Generalmajor Hofbauer zur Lage in der Ukraine

Cherson und Berdjansk eingekesselt

Darüber, dass die ukrainischen Truppen in Cherson und Berdjansk eingekesselt worden seien, berichtete die russische Agentur RIA Nowosti unter Berufung auf das russische Verteidigungsministerium. Zuvor hatte es schon geheißen, russischen Einheiten sei in Cherson nach erbitterten Kämpfen ein Vorstoß gelungen. Zudem hätten russische Truppen demnach die Stadt Henitschesk und einen Flughafen in der Nähe von Cherson eingenommen.

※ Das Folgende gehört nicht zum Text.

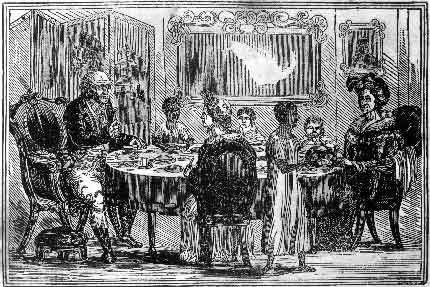 Find the location of a particular element. ottoman is located at coordinates [x=69, y=245]. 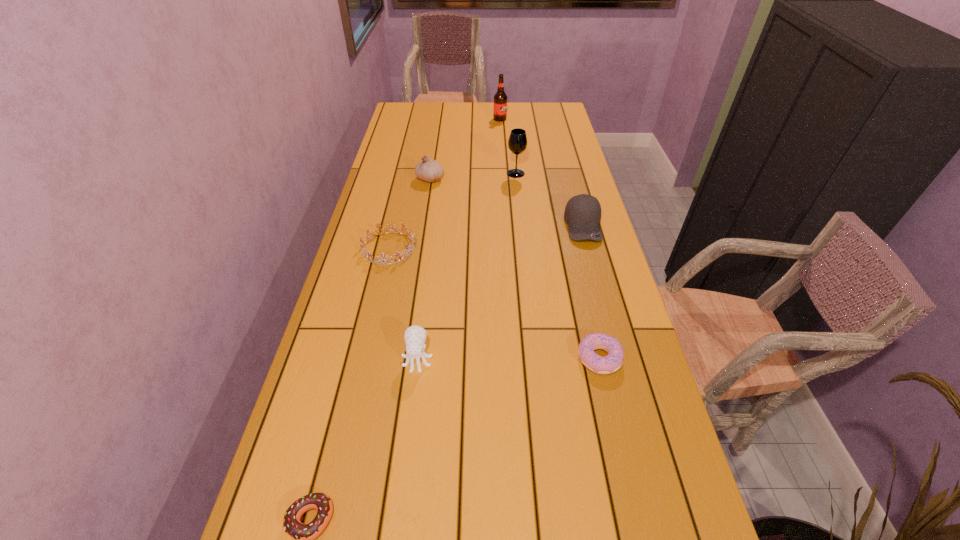 Where is `root beer`? root beer is located at coordinates (500, 98).

Locate an element on the screen. wineglass is located at coordinates (517, 143).

I want to click on garlic, so click(x=428, y=170).

Identify the location of baseball cap. This screenshot has height=540, width=960. (582, 213).

The image size is (960, 540). Identify the location of octopus. (415, 336).

Locate an element on the screen. This screenshot has width=960, height=540. tiara is located at coordinates (412, 238).

What are the coordinates of `the right doughnut` in the screenshot? It's located at (612, 362).

The image size is (960, 540). Find the location of `vacant space located on the back of the root beer`. vacant space located on the back of the root beer is located at coordinates [x=499, y=111].

This screenshot has height=540, width=960. In order to click on vacant space located on the front of the second tallest object in this screenshot , I will do `click(518, 198)`.

Where is `vacant region located on the back of the garlic`? vacant region located on the back of the garlic is located at coordinates (438, 130). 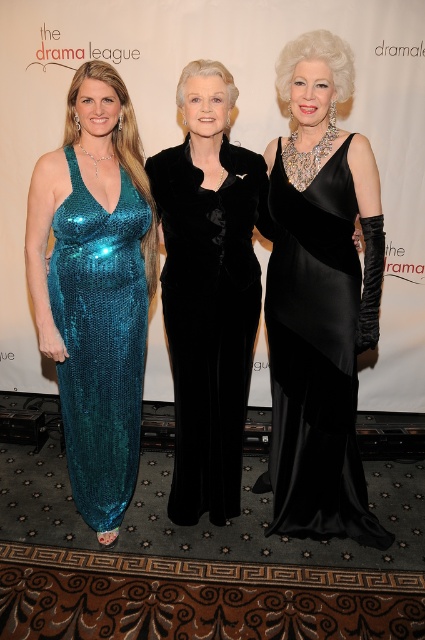 Question: Estimate the real-world distances between objects in this image. Which object is farther from the velvet black dress at center?

Choices:
 (A) satin black dress at center
 (B) teal sequined dress at center

Answer: (B)

Question: Does satin black dress at center appear under teal sequined dress at center?

Choices:
 (A) no
 (B) yes

Answer: (B)

Question: Does velvet black dress at center have a lesser width compared to teal sequined dress at center?

Choices:
 (A) no
 (B) yes

Answer: (A)

Question: Which of these objects is positioned closest to the satin black dress at center?

Choices:
 (A) velvet black dress at center
 (B) teal sequined dress at center

Answer: (A)

Question: Does velvet black dress at center lie behind teal sequined dress at center?

Choices:
 (A) no
 (B) yes

Answer: (A)

Question: Which of the following is the farthest from the observer?

Choices:
 (A) teal sequined dress at center
 (B) satin black dress at center
 (C) velvet black dress at center

Answer: (B) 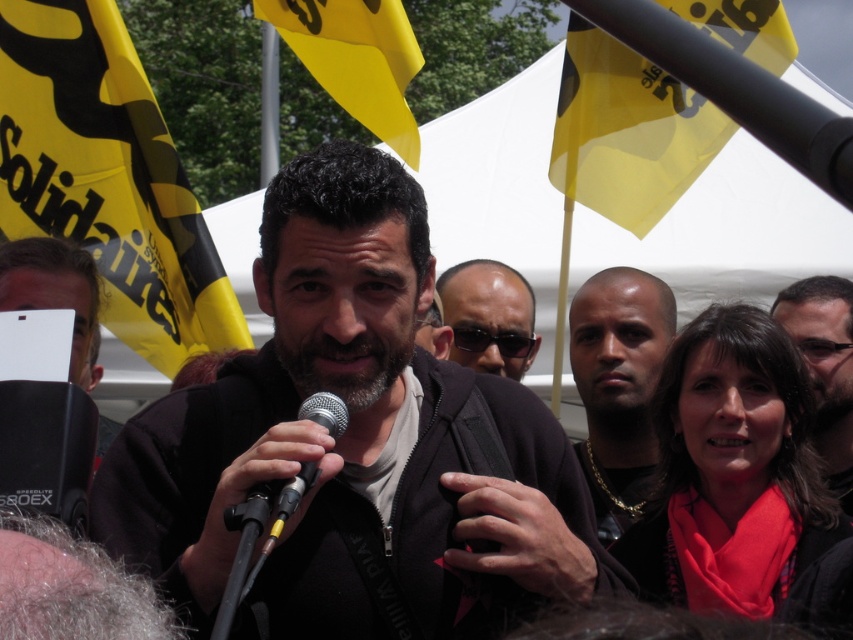 Who is positioned more to the left, yellow fabric flag at upper left or matte black hair at upper right?

yellow fabric flag at upper left

Does yellow fabric flag at upper left appear under matte black hair at upper right?

Incorrect, yellow fabric flag at upper left is not positioned below matte black hair at upper right.

Does point (61, 120) come farther from viewer compared to point (822, 348)?

Yes, point (61, 120) is farther from viewer.

The width and height of the screenshot is (853, 640). Find the location of `yellow fabric flag at upper left`. yellow fabric flag at upper left is located at coordinates coord(107,179).

Which of these two, yellow fabric flag at upper center or white plastic sign at lower left, stands shorter?

With less height is yellow fabric flag at upper center.

Is yellow fabric flag at upper center positioned behind white plastic sign at lower left?

Yes.

Between point (376, 36) and point (10, 252), which one is positioned in front?

Point (10, 252) is more forward.

In order to click on yellow fabric flag at upper center in this screenshot , I will do `click(357, 60)`.

Is yellow fabric flag at upper center to the left of matte black hair at upper right from the viewer's perspective?

Indeed, yellow fabric flag at upper center is positioned on the left side of matte black hair at upper right.

Is yellow fabric flag at upper center thinner than matte black hair at upper right?

No, yellow fabric flag at upper center is not thinner than matte black hair at upper right.

Which is behind, point (399, 72) or point (822, 275)?

Positioned behind is point (822, 275).

Image resolution: width=853 pixels, height=640 pixels. I want to click on yellow fabric flag at upper center, so click(357, 60). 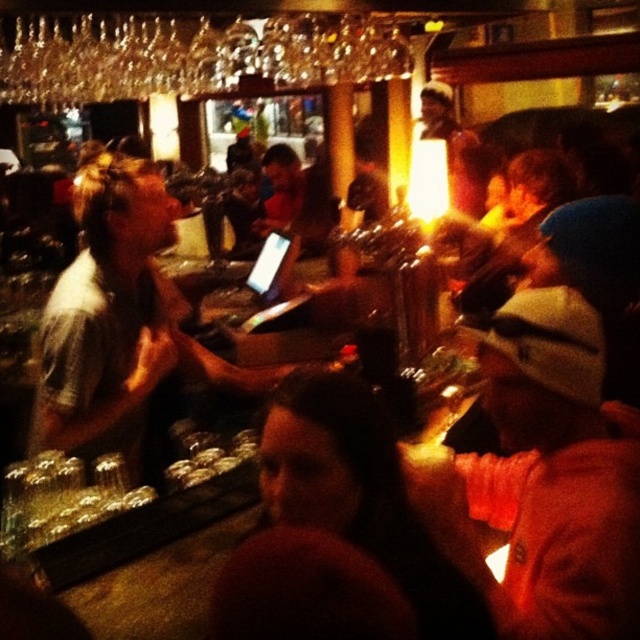 The width and height of the screenshot is (640, 640). What do you see at coordinates (563, 536) in the screenshot? I see `orange knit cap at lower right` at bounding box center [563, 536].

How much distance is there between orange knit cap at lower right and gray casual shirt at center?

A distance of 3.57 feet exists between orange knit cap at lower right and gray casual shirt at center.

Is point (620, 595) closer to viewer compared to point (120, 300)?

Yes, it is in front of point (120, 300).

Find the location of a particular element. Image resolution: width=640 pixels, height=640 pixels. orange knit cap at lower right is located at coordinates (563, 536). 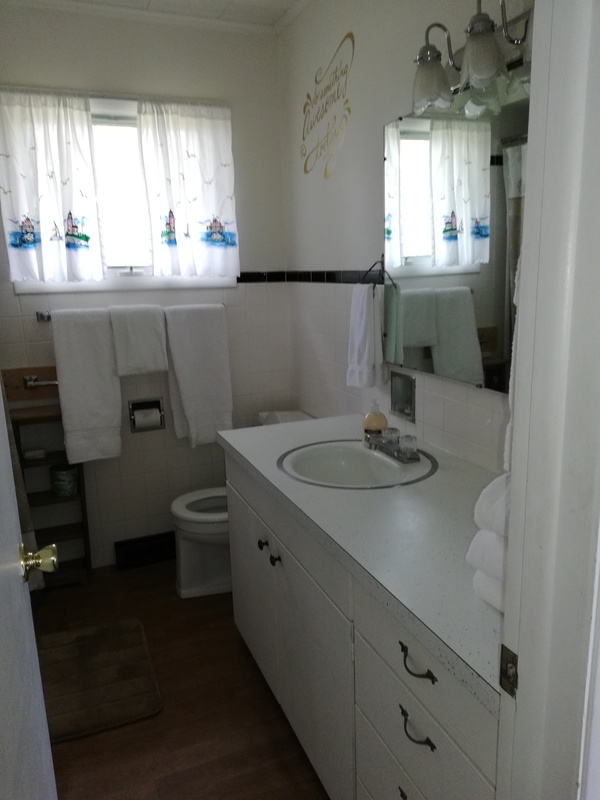 Where is `curtains`? curtains is located at coordinates (44, 178), (205, 190). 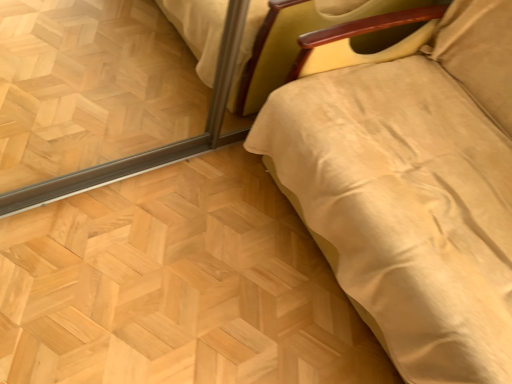 The image size is (512, 384). I want to click on beige fabric bed at right, so click(x=409, y=184).

The image size is (512, 384). Describe the element at coordinates (409, 184) in the screenshot. I see `beige fabric bed at right` at that location.

This screenshot has width=512, height=384. What do you see at coordinates (177, 286) in the screenshot? I see `natural wood floor at lower right` at bounding box center [177, 286].

You are a GUI agent. You are given a task and a screenshot of the screen. Output one action in this format:
    pyautogui.click(x=<x>, y=<y>)
    Task: Click on the natural wood floor at lower right
    The height and width of the screenshot is (384, 512).
    Given the screenshot: What is the action you would take?
    pyautogui.click(x=177, y=286)

This screenshot has height=384, width=512. Identify the location of beige fabric bed at right. (409, 184).

Which is more to the left, natural wood floor at lower right or beige fabric bed at right?

natural wood floor at lower right.

Which object is closer to the camera taking this photo, natural wood floor at lower right or beige fabric bed at right?

Positioned in front is beige fabric bed at right.

Between point (236, 376) and point (446, 33), which one is positioned in front?

The point (236, 376) is closer to the camera.

From the image's perspective, is natural wood floor at lower right above beige fabric bed at right?

No, from the image's perspective, natural wood floor at lower right is not above beige fabric bed at right.

From a real-world perspective, is natural wood floor at lower right located higher than beige fabric bed at right?

No, from a real-world perspective, natural wood floor at lower right is not above beige fabric bed at right.

Can you confirm if natural wood floor at lower right is thinner than beige fabric bed at right?

Indeed, natural wood floor at lower right has a lesser width compared to beige fabric bed at right.

In the scene shown: Considering the relative sizes of natural wood floor at lower right and beige fabric bed at right in the image provided, is natural wood floor at lower right shorter than beige fabric bed at right?

Correct, natural wood floor at lower right is not as tall as beige fabric bed at right.

Who is bigger, natural wood floor at lower right or beige fabric bed at right?

Bigger between the two is beige fabric bed at right.

Is natural wood floor at lower right completely or partially outside of beige fabric bed at right?

natural wood floor at lower right lies outside beige fabric bed at right's area.

Is natural wood floor at lower right touching beige fabric bed at right?

There is a gap between natural wood floor at lower right and beige fabric bed at right.

Is natural wood floor at lower right aimed at beige fabric bed at right?

No, natural wood floor at lower right is not aimed at beige fabric bed at right.

How much distance is there between natural wood floor at lower right and beige fabric bed at right?

18.85 inches.

Find the location of a particular element. plywood behind the beige fabric bed at right is located at coordinates (177, 286).

Between beige fabric bed at right and natural wood floor at lower right, which one appears on the left side from the viewer's perspective?

natural wood floor at lower right is more to the left.

Is beige fabric bed at right positioned in front of natural wood floor at lower right?

Yes, beige fabric bed at right is in front of natural wood floor at lower right.

Does point (369, 247) come closer to viewer compared to point (337, 322)?

Yes, it is.

From the image's perspective, between beige fabric bed at right and natural wood floor at lower right, which one is located above?

beige fabric bed at right appears higher in the image.

From a real-world perspective, which is physically above, beige fabric bed at right or natural wood floor at lower right?

beige fabric bed at right, from a real-world perspective.

Can you confirm if beige fabric bed at right is wider than natural wood floor at lower right?

Correct, the width of beige fabric bed at right exceeds that of natural wood floor at lower right.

Auch in der Region Luhansk tobten demnach schwere Kämpfe. Dort meldeten die Separatisten, dass eine ukrainische Rakete ein Ölterminal in der Stadt Rowenky getroffen habe. Die Angaben ließen sich nicht von unabhängiger Seite überprüfen.

Die ukrainische Armee rief die Bevölkerung auf, den russischen Vormarsch mit allen Mitteln zu stoppen, etwa durch Barrikaden aus Bäumen und Molotow-Cocktails. Die ukrainische Straßenverwaltung rief zudem dazu auf, alle Straßenschilder und Ortstafeln im Land abzumontieren, um die Invasoren zu verwirren.